Avant de déambuler dans l'oliveraie de deux hectares, bercés par le chant mélodieux des cigales, faisons connaissance avec les deux propriétaires des lieux.



Un couple d'artistes passionnés

 Elle, franco-norvégienne, née en Suède en 1929, est illustratrice de talent et dessinatrice de presse jusqu'à la fin des années 40 avant de se consacrer totalement à l'abstraction et de devenir peintre de génie, inclassable. Lui, né en 1904 à Leipzig, est un peintre français, photographe et architecte d'origine allemande ; il est indéniablement l'un des plus grands représentants de l'art abstrait. 


 

 Leur vie pourrait s'apparenter à une véritable romance cinématographique, tant le scénario est passionnant et les acteurs passionnés. Faite d'exaltations et de drames, de séparations et de retrouvailles, elle a fait que ces deux artistes n'ont eu de cesse de se nourrir l'un de l'autre pour offrir une créativité respective hors du commun. Ils entament tous deux des études d'art et leur rencontre à Paris lors d'une exposition, sonne comme un véritable coup de foudre. Leur mariage, six mois plus tard, est une évidence. Menant une vie de bohème dans les années 30 sur l'île de Minorque aux Baléares, dans une petite maison qu'ils se sont fait construire, ils sont vite rattrapés par le contexte houleux de l'avant-guerre,  soupçonnés d'espionnage par le régime de Franco, et contraints de retourner à Paris. 
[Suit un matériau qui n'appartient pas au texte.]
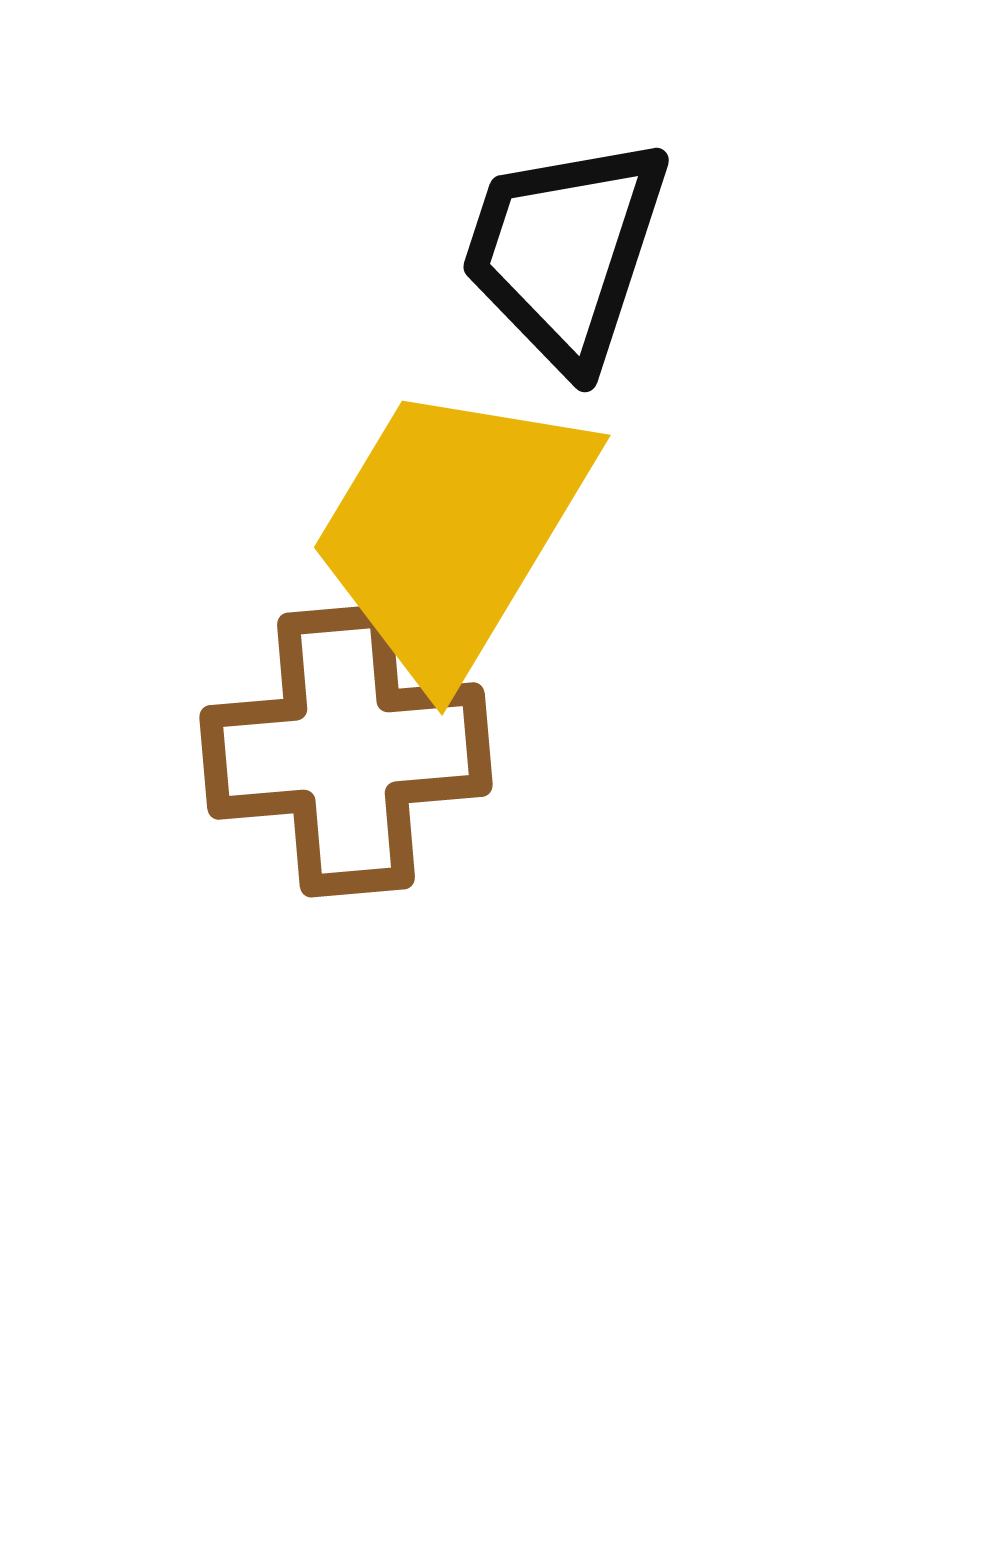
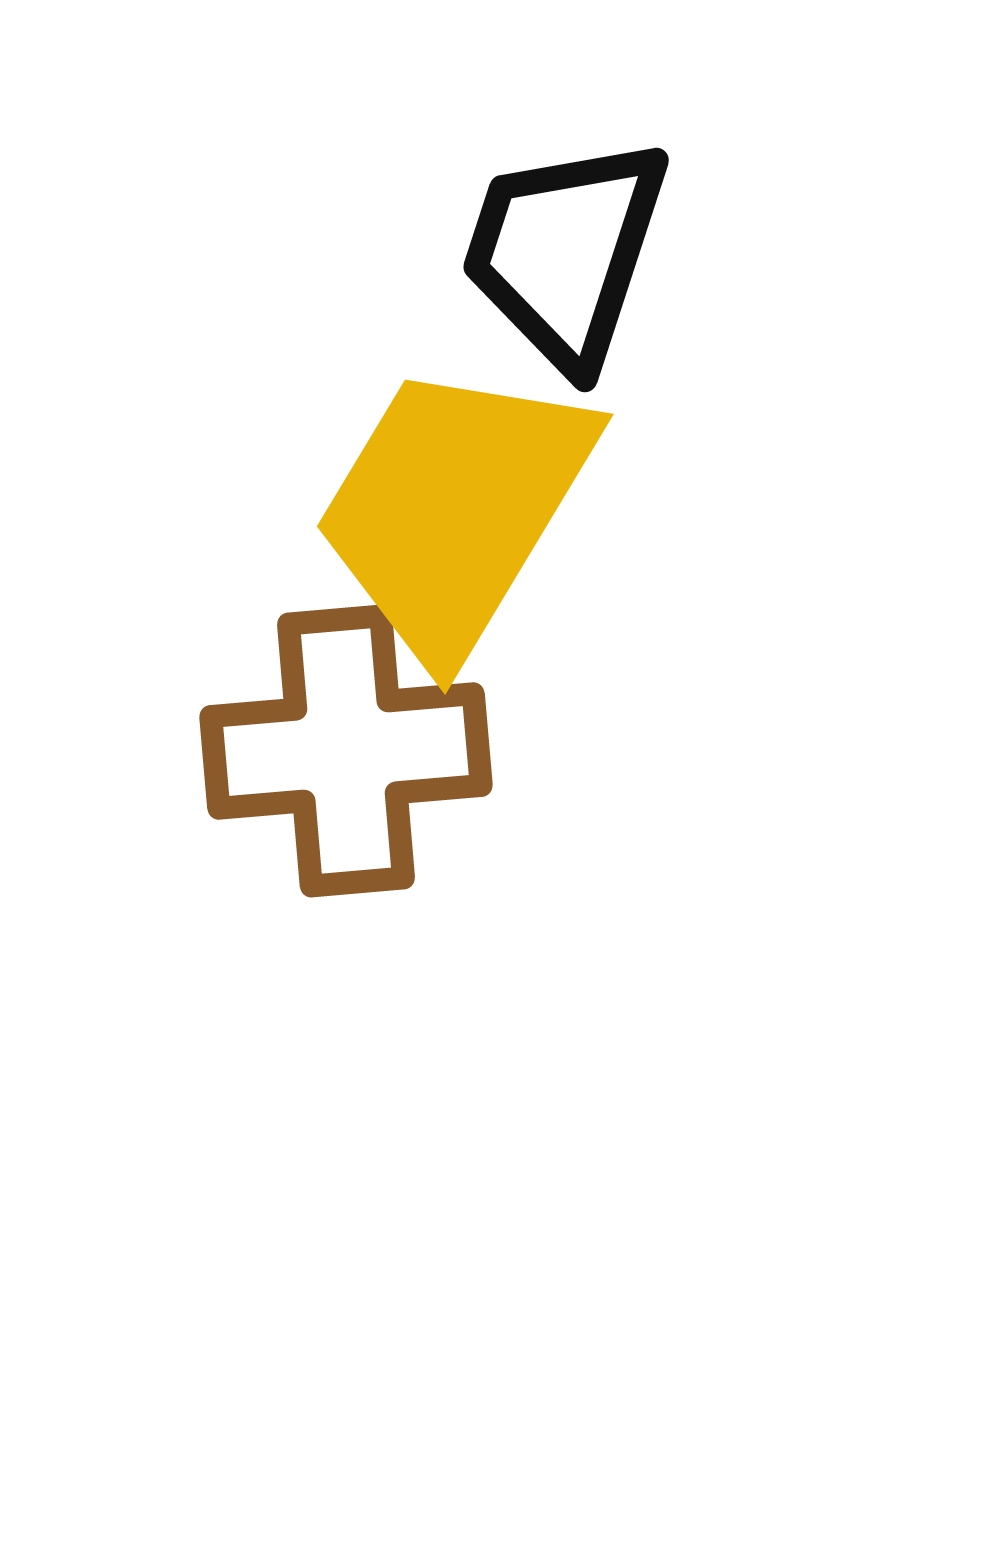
yellow trapezoid: moved 3 px right, 21 px up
 Mais Anna-Eva Bergman, heurtée par une santé fragile, ne résiste pas à son désir de liberté et d'indépendance. Le couple divorce, les deux artistes vont se remarier chacun de leur côté et emprunter des chemins très différents, des chemins qui vont considérablement orienter leur façon de produire leur art, d'autant que la Seconde Guerre mondiale éclate. Elle, retourne en Norvège, et lui s'engage dans la légion étrangère contre l'Allemagne, son propre pays. Héroïque, il est gravement blessé, doit être amputé d'une jambe et obtient la nationalité française. 

 Développant respectivement leur art, ils s'épanouissent séparément, confondant leur bonheur de vivre avec le bonheur de peindre. Mais c'était sans compter la force d'une  destinée commune. Ils se retrouvent à Paris en 1952 et sans surprise, retombent amoureux comme au premier jour, si tant est qu'ils ne l'eurent plus été depuis leur séparation... Cinq ans plus tard, ils se remarient après avoir divorcé de leurs conjoints respectifs pour ne plus jamais se quitter et produire une œuvre foisonnante et exposée. Comme dirait la chanson, "ils se sont connus, se sont reconnus, se sont perdus de vue, se sont retrouvés et sont repartis dans le tourbillon de leur vie".

 


Une maison-atelier

Et c'est à ce moment-là que l'histoire de la merveilleuse villa-atelier d'Antibes voit le jour. Cette maison parait comme l'aboutissement, la suite logique de leur vie, de leur œuvre, de leur amour.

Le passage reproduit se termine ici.